How can I make spaCy case insensitive?
Is there any code snippet that i should add or something because I couldn't get entities that are not in uppercase?
import spacy
import pandas as pd
from spacy.pipeline import EntityRuler
nlp = spacy.load('en_core_web_sm', disable = ['ner'])
ruler = nlp.add_pipe("entity_ruler")
flowers = ["rose", "tulip", "african daisy"]
for f in flowers:
ruler.add_patterns([{"label": "flower", "pattern": f}])

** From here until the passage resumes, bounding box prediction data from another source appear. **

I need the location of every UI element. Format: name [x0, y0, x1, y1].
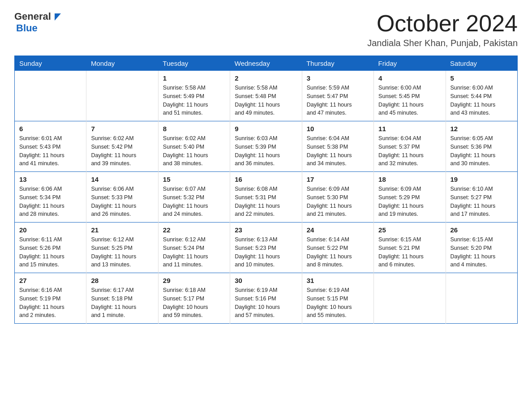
day-cell: 21Sunrise: 6:12 AM Sunset: 5:25 PM Dayli… — [86, 223, 158, 273]
day-info-text: Sunrise: 6:12 AM Sunset: 5:25 PM Dayligh… — [91, 235, 153, 269]
day-cell: 17Sunrise: 6:09 AM Sunset: 5:30 PM Dayli… — [302, 172, 373, 223]
day-number: 4 — [378, 74, 441, 82]
logo-blue-text: Blue — [16, 22, 38, 34]
day-cell: 20Sunrise: 6:11 AM Sunset: 5:26 PM Dayli… — [15, 223, 86, 273]
day-cell: 11Sunrise: 6:04 AM Sunset: 5:37 PM Dayli… — [374, 121, 446, 172]
day-info-text: Sunrise: 6:18 AM Sunset: 5:17 PM Dayligh… — [163, 286, 225, 320]
day-number: 9 — [235, 125, 297, 133]
day-info-text: Sunrise: 5:58 AM Sunset: 5:49 PM Dayligh… — [163, 84, 225, 117]
day-number: 23 — [235, 226, 297, 234]
day-cell: 9Sunrise: 6:03 AM Sunset: 5:39 PM Daylig… — [230, 121, 302, 172]
week-row-3: 13Sunrise: 6:06 AM Sunset: 5:34 PM Dayli… — [15, 172, 518, 223]
svg-marker-0 — [55, 13, 61, 21]
day-cell — [446, 273, 517, 324]
calendar-table: SundayMondayTuesdayWednesdayThursdayFrid… — [14, 56, 518, 324]
day-number: 30 — [235, 277, 297, 284]
col-header-monday: Monday — [86, 56, 158, 71]
day-number: 6 — [19, 125, 82, 133]
day-number: 8 — [163, 125, 225, 133]
day-cell: 25Sunrise: 6:15 AM Sunset: 5:21 PM Dayli… — [374, 223, 446, 273]
day-cell: 22Sunrise: 6:12 AM Sunset: 5:24 PM Dayli… — [158, 223, 230, 273]
day-info-text: Sunrise: 6:19 AM Sunset: 5:16 PM Dayligh… — [235, 286, 297, 320]
day-cell: 2Sunrise: 5:58 AM Sunset: 5:48 PM Daylig… — [230, 71, 302, 121]
day-info-text: Sunrise: 6:06 AM Sunset: 5:34 PM Dayligh… — [19, 185, 82, 218]
day-info-text: Sunrise: 6:00 AM Sunset: 5:44 PM Dayligh… — [450, 84, 513, 117]
col-header-wednesday: Wednesday — [230, 56, 302, 71]
day-info-text: Sunrise: 5:59 AM Sunset: 5:47 PM Dayligh… — [307, 84, 369, 117]
calendar-header-row: SundayMondayTuesdayWednesdayThursdayFrid… — [15, 56, 518, 71]
day-info-text: Sunrise: 6:09 AM Sunset: 5:29 PM Dayligh… — [378, 185, 441, 218]
day-cell: 1Sunrise: 5:58 AM Sunset: 5:49 PM Daylig… — [158, 71, 230, 121]
day-cell: 5Sunrise: 6:00 AM Sunset: 5:44 PM Daylig… — [446, 71, 517, 121]
day-info-text: Sunrise: 6:11 AM Sunset: 5:26 PM Dayligh… — [19, 235, 82, 269]
day-cell: 13Sunrise: 6:06 AM Sunset: 5:34 PM Dayli… — [15, 172, 86, 223]
day-info-text: Sunrise: 6:13 AM Sunset: 5:23 PM Dayligh… — [235, 235, 297, 269]
logo-arrow-icon — [53, 12, 63, 21]
day-cell: 14Sunrise: 6:06 AM Sunset: 5:33 PM Dayli… — [86, 172, 158, 223]
location-subtitle: Jandiala Sher Khan, Punjab, Pakistan — [367, 38, 518, 48]
day-info-text: Sunrise: 6:16 AM Sunset: 5:19 PM Dayligh… — [19, 286, 82, 320]
day-number: 12 — [450, 125, 513, 133]
page-header: General Blue October 2024 Jandiala Sher … — [14, 11, 518, 48]
day-info-text: Sunrise: 6:01 AM Sunset: 5:43 PM Dayligh… — [19, 134, 82, 168]
day-cell: 26Sunrise: 6:15 AM Sunset: 5:20 PM Dayli… — [446, 223, 517, 273]
day-cell: 30Sunrise: 6:19 AM Sunset: 5:16 PM Dayli… — [230, 273, 302, 324]
day-number: 16 — [235, 176, 297, 183]
day-number: 19 — [450, 176, 513, 183]
day-number: 18 — [378, 176, 441, 183]
day-info-text: Sunrise: 5:58 AM Sunset: 5:48 PM Dayligh… — [235, 84, 297, 117]
col-header-saturday: Saturday — [446, 56, 517, 71]
logo: General Blue — [14, 11, 63, 34]
day-cell — [374, 273, 446, 324]
day-cell: 23Sunrise: 6:13 AM Sunset: 5:23 PM Dayli… — [230, 223, 302, 273]
day-number: 7 — [91, 125, 153, 133]
day-number: 2 — [235, 74, 297, 82]
week-row-2: 6Sunrise: 6:01 AM Sunset: 5:43 PM Daylig… — [15, 121, 518, 172]
day-number: 28 — [91, 277, 153, 284]
day-cell: 29Sunrise: 6:18 AM Sunset: 5:17 PM Dayli… — [158, 273, 230, 324]
day-info-text: Sunrise: 6:15 AM Sunset: 5:21 PM Dayligh… — [378, 235, 441, 269]
logo-general-text: General — [14, 11, 51, 22]
day-info-text: Sunrise: 6:09 AM Sunset: 5:30 PM Dayligh… — [307, 185, 369, 218]
day-cell: 31Sunrise: 6:19 AM Sunset: 5:15 PM Dayli… — [302, 273, 373, 324]
week-row-4: 20Sunrise: 6:11 AM Sunset: 5:26 PM Dayli… — [15, 223, 518, 273]
day-cell: 28Sunrise: 6:17 AM Sunset: 5:18 PM Dayli… — [86, 273, 158, 324]
day-cell — [86, 71, 158, 121]
day-cell: 18Sunrise: 6:09 AM Sunset: 5:29 PM Dayli… — [374, 172, 446, 223]
day-info-text: Sunrise: 6:15 AM Sunset: 5:20 PM Dayligh… — [450, 235, 513, 269]
day-info-text: Sunrise: 6:19 AM Sunset: 5:15 PM Dayligh… — [307, 286, 369, 320]
day-info-text: Sunrise: 6:03 AM Sunset: 5:39 PM Dayligh… — [235, 134, 297, 168]
day-number: 22 — [163, 226, 225, 234]
col-header-tuesday: Tuesday — [158, 56, 230, 71]
day-cell: 6Sunrise: 6:01 AM Sunset: 5:43 PM Daylig… — [15, 121, 86, 172]
day-info-text: Sunrise: 6:12 AM Sunset: 5:24 PM Dayligh… — [163, 235, 225, 269]
title-block: October 2024 Jandiala Sher Khan, Punjab,… — [367, 11, 518, 48]
day-cell: 24Sunrise: 6:14 AM Sunset: 5:22 PM Dayli… — [302, 223, 373, 273]
day-info-text: Sunrise: 6:14 AM Sunset: 5:22 PM Dayligh… — [307, 235, 369, 269]
day-info-text: Sunrise: 6:10 AM Sunset: 5:27 PM Dayligh… — [450, 185, 513, 218]
day-number: 14 — [91, 176, 153, 183]
day-cell: 7Sunrise: 6:02 AM Sunset: 5:42 PM Daylig… — [86, 121, 158, 172]
day-cell: 3Sunrise: 5:59 AM Sunset: 5:47 PM Daylig… — [302, 71, 373, 121]
week-row-5: 27Sunrise: 6:16 AM Sunset: 5:19 PM Dayli… — [15, 273, 518, 324]
day-number: 25 — [378, 226, 441, 234]
day-info-text: Sunrise: 6:04 AM Sunset: 5:37 PM Dayligh… — [378, 134, 441, 168]
day-info-text: Sunrise: 6:08 AM Sunset: 5:31 PM Dayligh… — [235, 185, 297, 218]
day-number: 24 — [307, 226, 369, 234]
day-cell: 8Sunrise: 6:02 AM Sunset: 5:40 PM Daylig… — [158, 121, 230, 172]
day-number: 21 — [91, 226, 153, 234]
day-info-text: Sunrise: 6:04 AM Sunset: 5:38 PM Dayligh… — [307, 134, 369, 168]
day-number: 31 — [307, 277, 369, 284]
day-number: 10 — [307, 125, 369, 133]
day-number: 26 — [450, 226, 513, 234]
day-number: 13 — [19, 176, 82, 183]
day-number: 1 — [163, 74, 225, 82]
month-year-title: October 2024 — [367, 11, 518, 36]
day-number: 5 — [450, 74, 513, 82]
day-number: 20 — [19, 226, 82, 234]
day-info-text: Sunrise: 6:05 AM Sunset: 5:36 PM Dayligh… — [450, 134, 513, 168]
day-info-text: Sunrise: 6:02 AM Sunset: 5:40 PM Dayligh… — [163, 134, 225, 168]
day-info-text: Sunrise: 6:17 AM Sunset: 5:18 PM Dayligh… — [91, 286, 153, 320]
day-cell: 16Sunrise: 6:08 AM Sunset: 5:31 PM Dayli… — [230, 172, 302, 223]
day-cell: 27Sunrise: 6:16 AM Sunset: 5:19 PM Dayli… — [15, 273, 86, 324]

animals = ["cat", "dog", "artic fox"]
for a in animals:
ruler.add_patterns([{"label": "animal", "pattern": a}])
result={}
doc = nlp("CAT and Artic fox, plant african daisy")
for ent in doc.ents:
result[ent.label_]=ent.text
df = pd.DataFrame([result])
print(df)
As long as it's okay if LOWER
is used for all patterns, you can continue to use phrase patterns and add the phrase_matcher_attr
option for the entity ruler. Then you don't have worry about tokenizing the phrases and if you have a lot of patterns to match, it will also be faster than using token patterns:
import spacy
nlp = spacy.load('en_core_web_sm', disable=['ner'])
ruler = nlp.add_pipe("entity_ruler", config={"phrase_matcher_attr": "LOWER"})
flowers = ["rose", "tulip", "african daisy"]
for f in flowers:
ruler.add_patterns([{"label": "flower", "pattern": f}])
animals = ["cat", "dog", "artic fox"]
for a in animals:
ruler.add_patterns([{"label": "animal", "pattern": a}])
doc = nlp("CAT and Artic fox, plant african daisy")
for ent in doc.ents:
print(ent, ent.label_)
Output:
CAT animal
Artic fox animal
african daisy flower